Uncertain times continue for users of radio microphone and in-ear monitoring (IEM) systems in the UK. While they await both details of financial packages to compensate them when the 700MHz band is cleared in 2020 and the outcome of ongoing discussions over proposed new frequencies for PMSE (programme making and special events), the first in a series of spectrum auctions giving more wireless capability to mobile phone operators has been completed.
Bidding for airwaves had been running for the 2.3 GHz and 3.4GHz bands, with many of the big name players taking part. Right now the 2.3 GHz band is used for existing mobile phones and will provide further enhancements to 4G capacity. The next move on from 4G, currently available for video streaming and downloading, as well as telephony and email, is 5G. This has provisionally been allocated 3.4GHz, which is viewed as being capable of accommodating the next level of mobile technology.
In total 34 ‘lots’ of spectrum were offered for auction over the two bands. Five companies took part in the bidding process, four of which were successful. EE, the mobile network operator and internet service provider created by the merger of Orange UK and T-Mobile UK and now owned by the BT Group, gained 40MHz of 3.4GHz, bidding £302,592,000. Hutchinson 3G UK, which operates mobile phone and broadband services under the Three brand name, won 20MHz of 3.4GHz for £151,296,000. Telefónica UK, a subsidiary of the Spanish telecom group that trades as O2, took all 40MHz in the 2.3GHz band for £205,896,000 and 40MHz of 3.4GHz at £317,720,000. Vodafone, the world’s second biggest mobile phone company, won 50MHz of 3.4GHz at a price of £378,720,000.
The fifth bidder, Airspan Spectrum Holdings, a provider of LTE (long-term evolution) small cells and backhaul technologies for mobile radio access networks, did not win spectrum in either band. The total raised by what broadcast and spectrum regulator Ofcom describes as “the principal stage” of auctions for 4G and 5G is £1,355,744,000. The money generated as a result of the sale of these frequencies will now go to HM Treasury.
The next and final step in the bidding process will be ‘assignment’. This involves the winning companies vying to establish where in the frequency bands the spectrum they have acquired will be placed.
Commenting on the outcome of the auction, Philip Marnick, spectrum group director at Ofcom, said, “This is good news for everyone who uses their mobile phone to access the internet. As a nation we’re using ever more mobile data on smartphones and mobile devices. Releasing these airwaves will make it quicker and easier to get online on the move. It will also allow companies to prepare for 5G mobile, paving the way for a range of smart, connected devices.”
Kester Mann, principal analyst of operators at market information and analysis firm CCS Insight, comments that the “big winner” in this bout of the spectrum sell-off is O2. “They’ve swept up all of the crucial 2.3GHz airwaves that can immediately offer much needed 4G capacity,” he says. “Vodafone will also be satisfied, spending the most on 5G spectrum. The outcome for Three will do little to improve its precarious market position. EE’s strong spectrum position meant it was unable to bid for 4G airwaves. Its spend on 5G spectrum will support a strategy to launch commercial services in 2020.”

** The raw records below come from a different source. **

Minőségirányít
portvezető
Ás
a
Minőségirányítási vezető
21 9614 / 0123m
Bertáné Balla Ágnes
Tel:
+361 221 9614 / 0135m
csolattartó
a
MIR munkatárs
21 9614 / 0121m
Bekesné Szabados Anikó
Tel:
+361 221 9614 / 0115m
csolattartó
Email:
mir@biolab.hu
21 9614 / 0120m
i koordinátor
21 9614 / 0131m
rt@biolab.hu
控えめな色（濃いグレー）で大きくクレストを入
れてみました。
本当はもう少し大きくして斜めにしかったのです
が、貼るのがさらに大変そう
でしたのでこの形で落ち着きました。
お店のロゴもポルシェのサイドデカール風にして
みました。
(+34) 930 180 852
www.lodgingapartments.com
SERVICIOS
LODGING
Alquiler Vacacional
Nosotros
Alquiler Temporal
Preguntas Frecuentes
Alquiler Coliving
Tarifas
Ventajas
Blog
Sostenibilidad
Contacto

Mann observes that the outlay of £1.4 billion in total was higher than expected, reflecting a “hugely competitive sale” involving frequencies that will play major roles in the long-term future for each network. “Attention now moves to the 700MHz sale,” he adds, “another 5G band that is vital for wide-area coverage. That could be auctioned in the UK as soon as next year.”

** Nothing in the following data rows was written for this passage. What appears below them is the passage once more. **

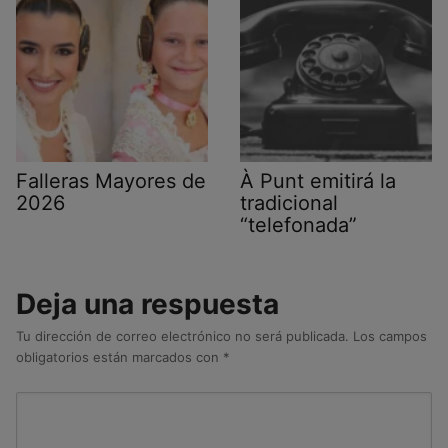
Falleras Mayores de
À Punt emitirá la
2026
tradicional
“telefonada”
Deja una respuesta
Tu dirección de correo electrónico no será publicada.
Los campos
obligatorios están marcados con
*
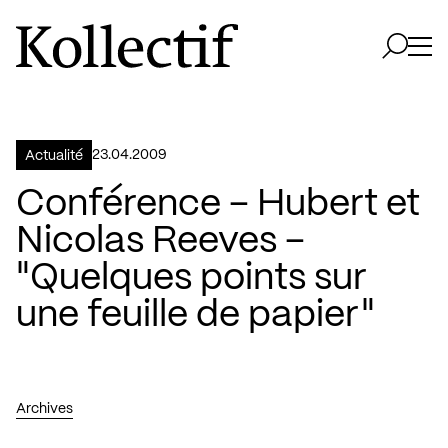
Aller à la page d'accueil
Logo Kollectif
Ouvri
Ouvrir 
23.04.2009
Actualité
Conférence – Hubert et
Nicolas Reeves –
"Quelques points sur
une feuille de papier"
Archives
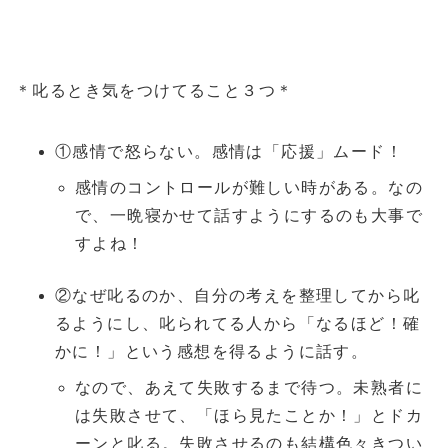
＊叱るとき気をつけてること３つ＊
①感情で怒らない。感情は「応援」ムード！
感情のコントロールが難しい時がある。なの
で、一晩寝かせて話すようにするのも大事で
すよね！
②なぜ叱るのか、自分の考えを整理してから叱
るようにし、叱られてる人から「なるほど！確
かに！」という感想を得るように話す。
なので、あえて失敗するまで待つ。未熟者に
は失敗させて、「ほら見たことか！」とドカ
ーンと叱る。失敗させるのも結構色々きつい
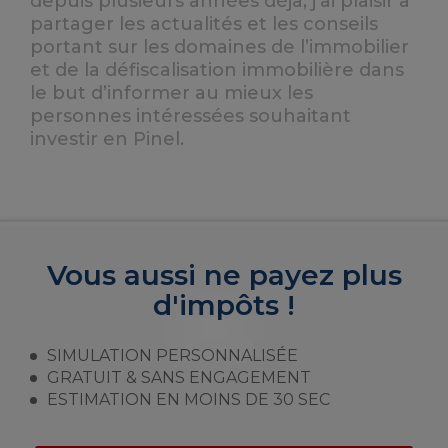
depuis plusieurs années déjà, j’ai plaisir à
partager les actualités et les conseils
portant sur les domaines de l’immobilier
et de la défiscalisation immobilière dans
le but d’informer au mieux les
personnes intéressées souhaitant
investir en Pinel.
Vous aussi ne payez plus
d'impôts !
SIMULATION PERSONNALISÉE
GRATUIT & SANS ENGAGEMENT
ESTIMATION EN MOINS DE 30 SEC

This is the critical part in the new allocation of spectrum for PMSE. Alan March, senior manager of spectrum affairs and system design at Sennheiser and a spokesman for industry body BEIRG (British Entertainment Radio Industry Group), comments that the reallocation of 2.3GHz and 3.4GHz does not directly affect wireless mic and IEM users but points out potential concerns over proximity: “Deployment of LTE in the 2.3GHz band, if not carefully managed, could potentially compromise the bottom end of the 2.4GHz ‘Wi-Fi’ band. The effect could be to constrain capacity in the 2.4GHz band due to out of band interference from newly deployed LTE services. There are some audio products that operate in the 2.4GHz band but they are not what could be regarded as ‘professional’ products.”

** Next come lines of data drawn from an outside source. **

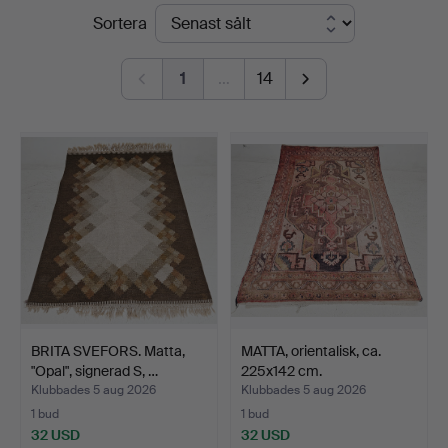
Slutpriser
Sortera
Thörner
&
1
…
14
Ek
BRITA SVEFORS. Matta,
MATTA, orientalisk, ca.
"Opal", signerad S, …
225x142 cm.
Klubbades 5 aug 2026
Klubbades 5 aug 2026
1 bud
1 bud
32 USD
32 USD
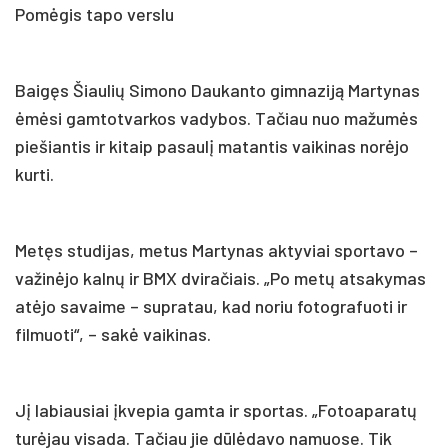
Pomėgis tapo verslu
Baigęs Šiaulių Simono Daukanto gimnaziją Martynas
ėmėsi gamtotvarkos vadybos. Tačiau nuo mažumės
piešiantis ir kitaip pasaulį matantis vaikinas norėjo
kurti.
Metęs studijas, metus Martynas aktyviai sportavo –
važinėjo kalnų ir BMX dviračiais. „Po metų atsakymas
atėjo savaime – supratau, kad noriu fotografuoti ir
filmuoti“, – sakė vaikinas.
Jį labiausiai įkvepia gamta ir sportas. „Fotoaparatų
turėjau visada. Tačiau jie dūlėdavo namuose. Tik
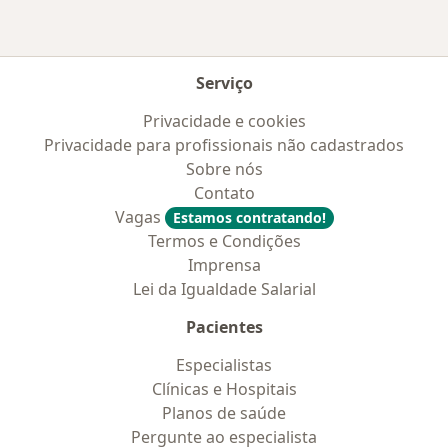
Serviço
Privacidade e cookies
Privacidade para profissionais não cadastrados
Sobre nós
Contato
Vagas
Estamos contratando!
Termos e Condições
Imprensa
Lei da Igualdade Salarial
Pacientes
Especialistas
Clínicas e Hospitais
Planos de saúde
Pergunte ao especialista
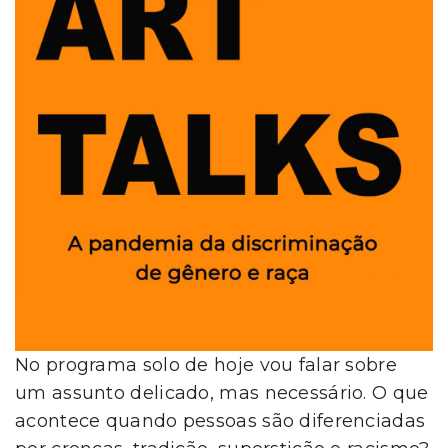
No programa solo de hoje vou falar sobre
um assunto delicado, mas necessário. O que
acontece quando pessoas são diferenciadas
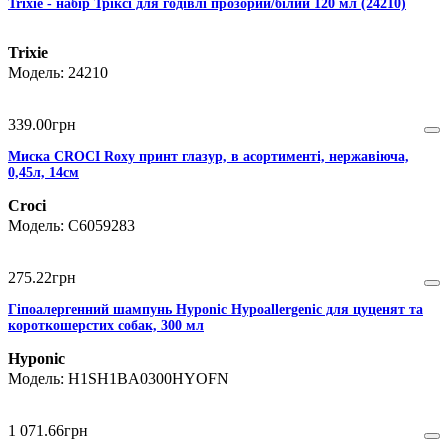
Trixie - набір Тріксі для годівлі прозорий/білий 120 мл (24210)
Trixie
24210
339
.
00
грн
Миска CROCI Roxy принт глазур, в асортименті, нержавіюча,
0,45л, 14см
Croci
C6059283
275
.
22
грн
Гіпоалергенний шампунь Hyponic Hypoallergenic для цуценят та
короткошерстих собак, 300 мл
Hyponic
H1SH1BA0300HYOFN
1 071
.
66
грн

March and others involved in the PMSE debate are currently in discussions under the auspices of CEPT (European Conference of Postal and Telecommunications Administrations) over proposals for UK wireless mics and IEMs to move into the 960-1164MHz Air Band. March observes that this is opposed by the aeronautics sector and authorities in France, despite Ofcom’s insistence that it will go ahead.
The Department for Digital, Culture, Media and Sport (DCMS), which is overseeing the drawing up of compensation packages for PMSE users forced to move frequencies and buy new equipment, told PSNEurope in April that an announcement would be made “in the next few weeks”.